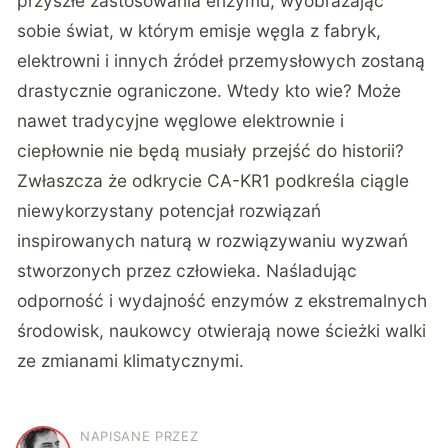
przyszłe zastosowania enzymu, wyobrażając
sobie świat, w którym emisje węgla z fabryk,
elektrowni i innych źródeł przemysłowych zostaną
drastycznie ograniczone. Wtedy kto wie? Może
nawet tradycyjne węglowe elektrownie i
ciepłownie nie będą musiały przejść do historii?
Zwłaszcza że odkrycie CA-KR1 podkreśla ciągle
niewykorzystany potencjał rozwiązań
inspirowanych naturą w rozwiązywaniu wyzwań
stworzonych przez człowieka. Naśladując
odporność i wydajność enzymów z ekstremalnych
środowisk, naukowcy otwierają nowe ścieżki walki
ze zmianami klimatycznymi.
NAPISANE PRZEZ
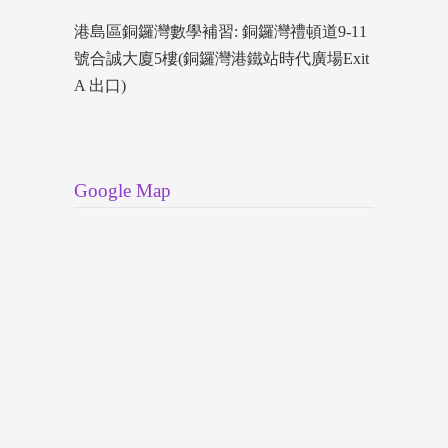
港島區銅鑼灣數學補習: 銅鑼灣禮頓道9-11
號合誠大廈5樓(銅鑼灣港鐵站時代廣場Exit
A 出口)
Google Map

· · · · · · ·

### Your goal
Your answer must consist solely of the lines from the one containing "ze zmianami klimatycznymi." through the last line of the records above, copied exactly, with every picture left out.

### Output of the task
ze zmianami klimatycznymi.
NAPISANE PRZEZ
港島區銅鑼灣數學補習: 銅鑼灣禮頓道9-11
號合誠大廈5樓(銅鑼灣港鐵站時代廣場Exit
A 出口)
Google Map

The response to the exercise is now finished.